Manejo do Trauma de Reto Extraperitoneal por Empalamento

SEMUSA (SMS) Macaé — Prova 2026

Enunciado

No trauma de reto extraperitoneal extenso por empalamento em um paciente hemodinamicamente estável, a melhor conduta cirúrgica no atendimento de urgência é:

Alternativas

  1. A) Colostomia.
  2. B) Exploração via anal com rafia primária.
  3. C) Exaustiva lavagem do reto e drenagem pré-sacral.
  4. D) Exploração abdominal e rafia primária
  5. E) Retossigoidectomia com anastomose primaria.

Pérola Clínica

Trauma de reto extraperitoneal extenso → Colostomia de derivação (derivação fecal).

Resumo-Chave

No trauma retal extraperitoneal grave, a prioridade é o desvio do trânsito fecal para prevenir sepse pélvica e facilitar a cicatrização, independentemente da estabilidade hemodinâmica.

Contexto Educacional

O trauma retal por empalamento frequentemente envolve mecanismos de alta energia ou objetos empalados que causam lacerações extensas e contaminação profunda. A estabilidade hemodinâmica permite uma abordagem sistemática, mas a complexidade da anatomia pélvica torna a rafia primária do reto extraperitoneal tecnicamente desafiadora e arriscada. A colostomia protege o paciente de complicações infecciosas graves que ocorrem quando as fezes extravasam para os espaços fasciais da pelve.

Perguntas Frequentes

Por que a colostomia é preferida no trauma extraperitoneal?

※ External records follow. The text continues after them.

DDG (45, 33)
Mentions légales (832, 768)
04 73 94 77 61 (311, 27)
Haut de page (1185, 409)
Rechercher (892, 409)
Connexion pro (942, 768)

A colostomia de derivação (geralmente em alça ou tipo Hartmann) é o padrão-ouro para lesões extraperitoneais extensas porque o reto extraperitoneal é de difícil acesso cirúrgico para rafia primária segura e não possui serosa, o que predispõe a deiscências. A derivação fecal impede a contaminação contínua do espaço perirretal e pré-sacral, reduzindo drasticamente a incidência de sepse pélvica e fasciíte necrotizante, complicações temidas nesse tipo de trauma.

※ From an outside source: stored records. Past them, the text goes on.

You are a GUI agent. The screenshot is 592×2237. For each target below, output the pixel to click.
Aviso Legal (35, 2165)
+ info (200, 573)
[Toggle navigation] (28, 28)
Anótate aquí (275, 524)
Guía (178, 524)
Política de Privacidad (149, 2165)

Ainda se recomenda lavagem distal e drenagem pré-sacral?

Historicamente, o tratamento do trauma retal baseava-se nos '4 Ds': Desbridamento, Derivação, Drenagem pré-sacral e Distal washout (lavagem). No entanto, estudos recentes e diretrizes como as da AAST e WSES mostram que a lavagem distal e a drenagem pré-sacral não reduzem a taxa de infecção e podem ser omitidas. A derivação fecal (colostomia) continua sendo o componente mais crítico para lesões complexas ou extensas.

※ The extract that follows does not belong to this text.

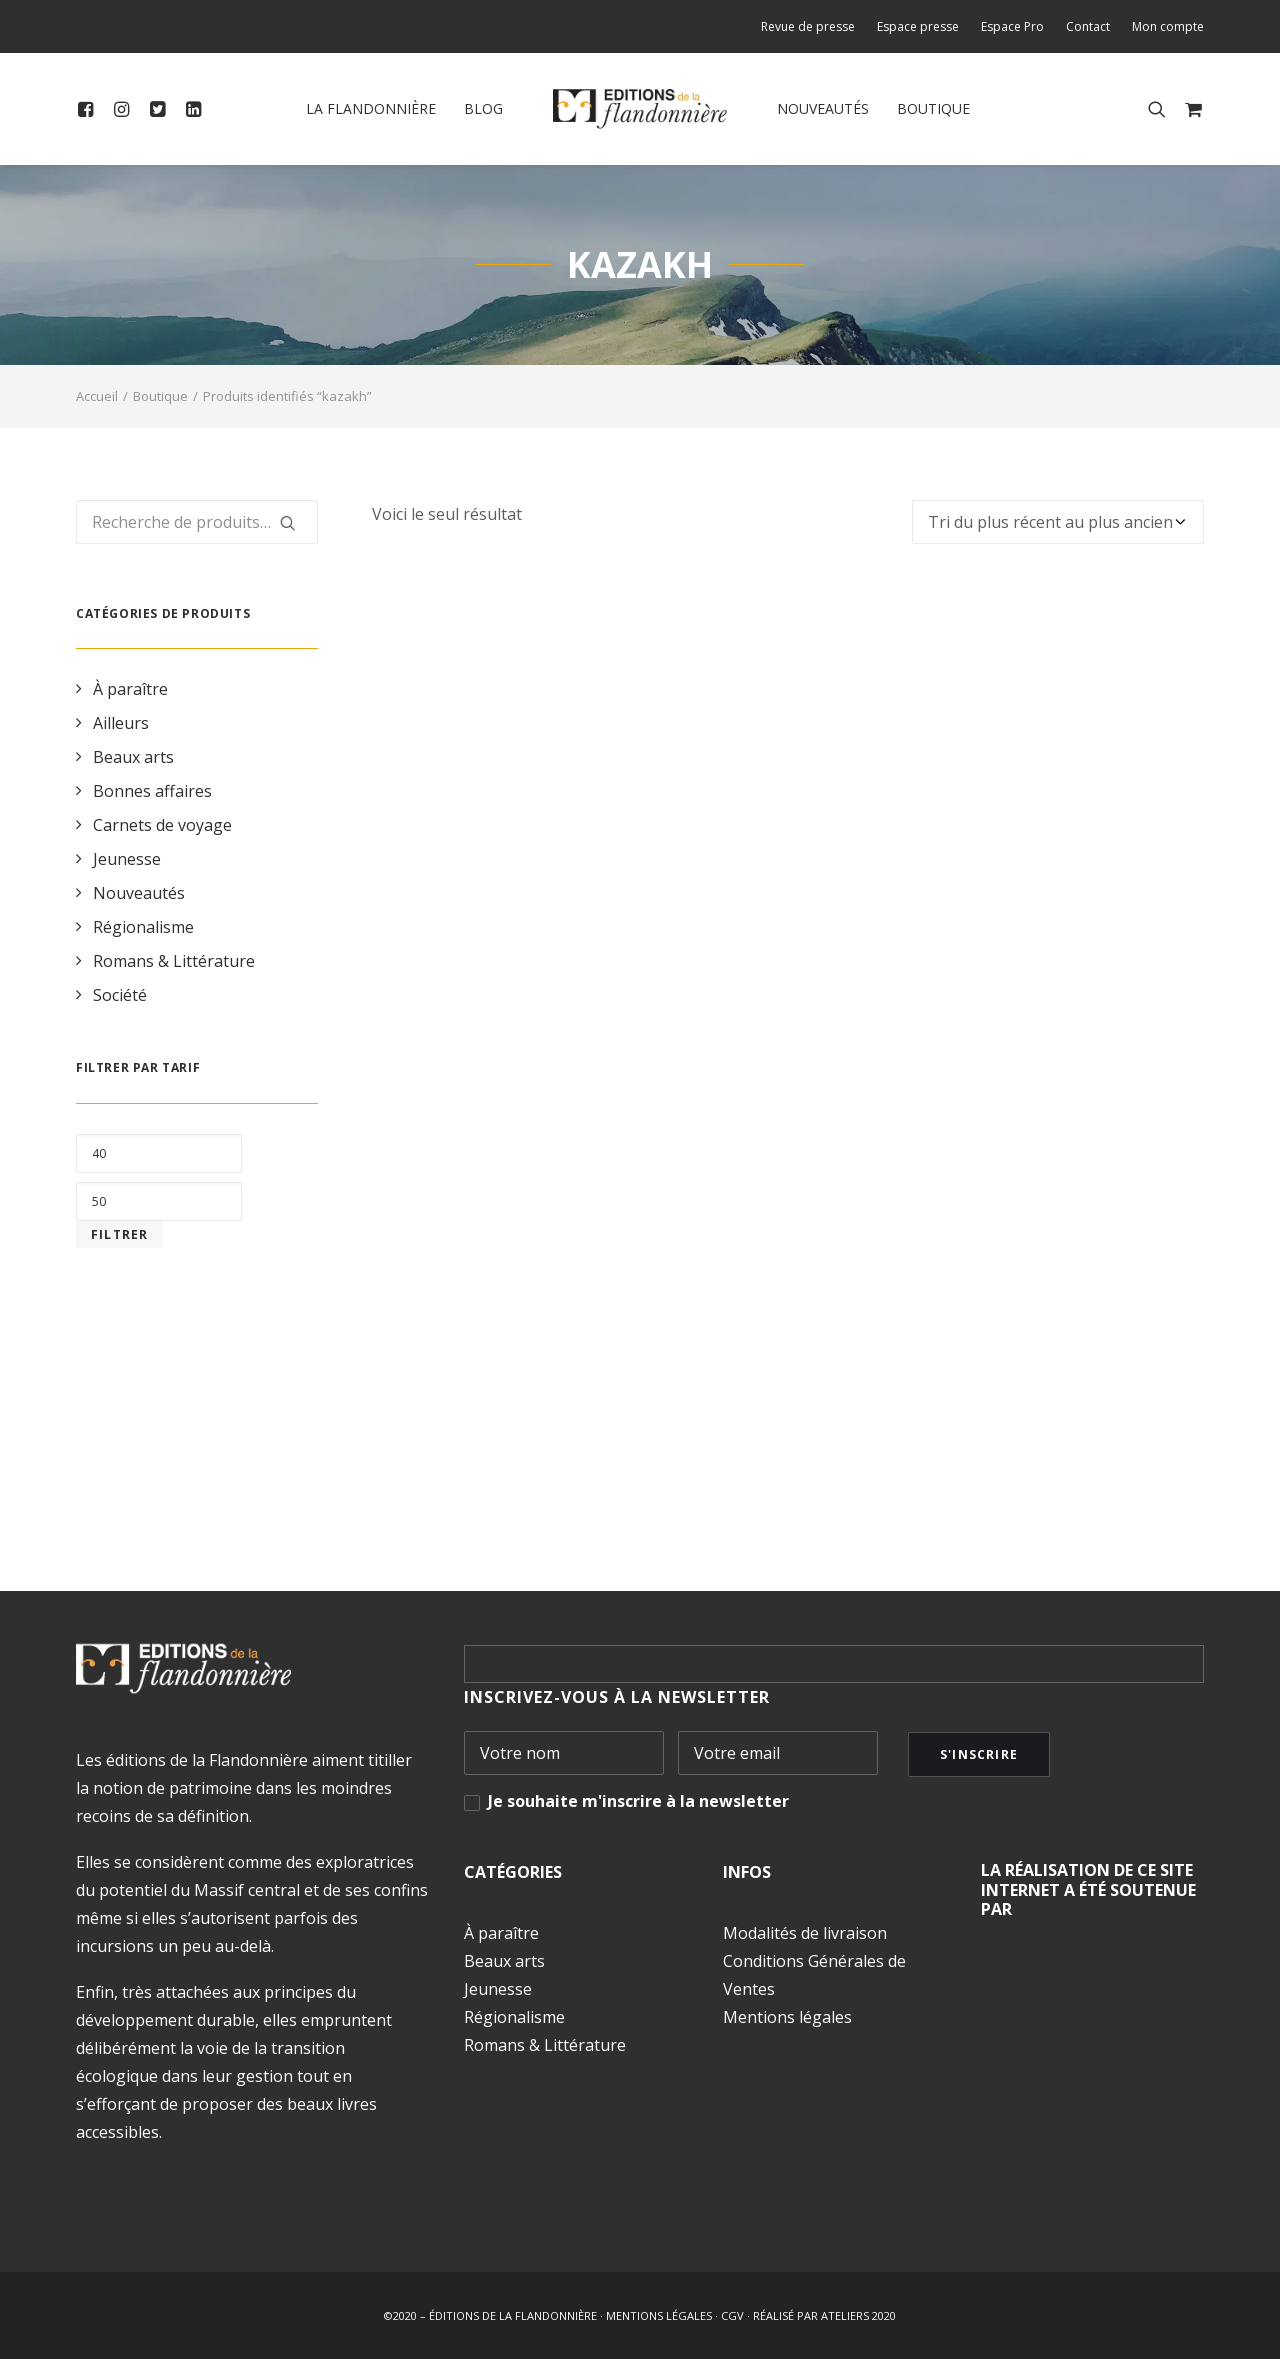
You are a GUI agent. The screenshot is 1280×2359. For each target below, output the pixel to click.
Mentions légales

Qual a diferença de conduta entre reto intra e extraperitoneal?

Lesões do reto intraperitoneal são tratadas de forma semelhante às lesões de cólon: em pacientes estáveis e sem contaminação grosseira, a rafia primária ou ressecção com anastomose primária é preferível. Já no reto extraperitoneal, devido à localização anatômica e dificuldade técnica de sutura, a derivação fecal (colostomia) é a conduta mais segura para evitar complicações infecciosas retroperitoneais.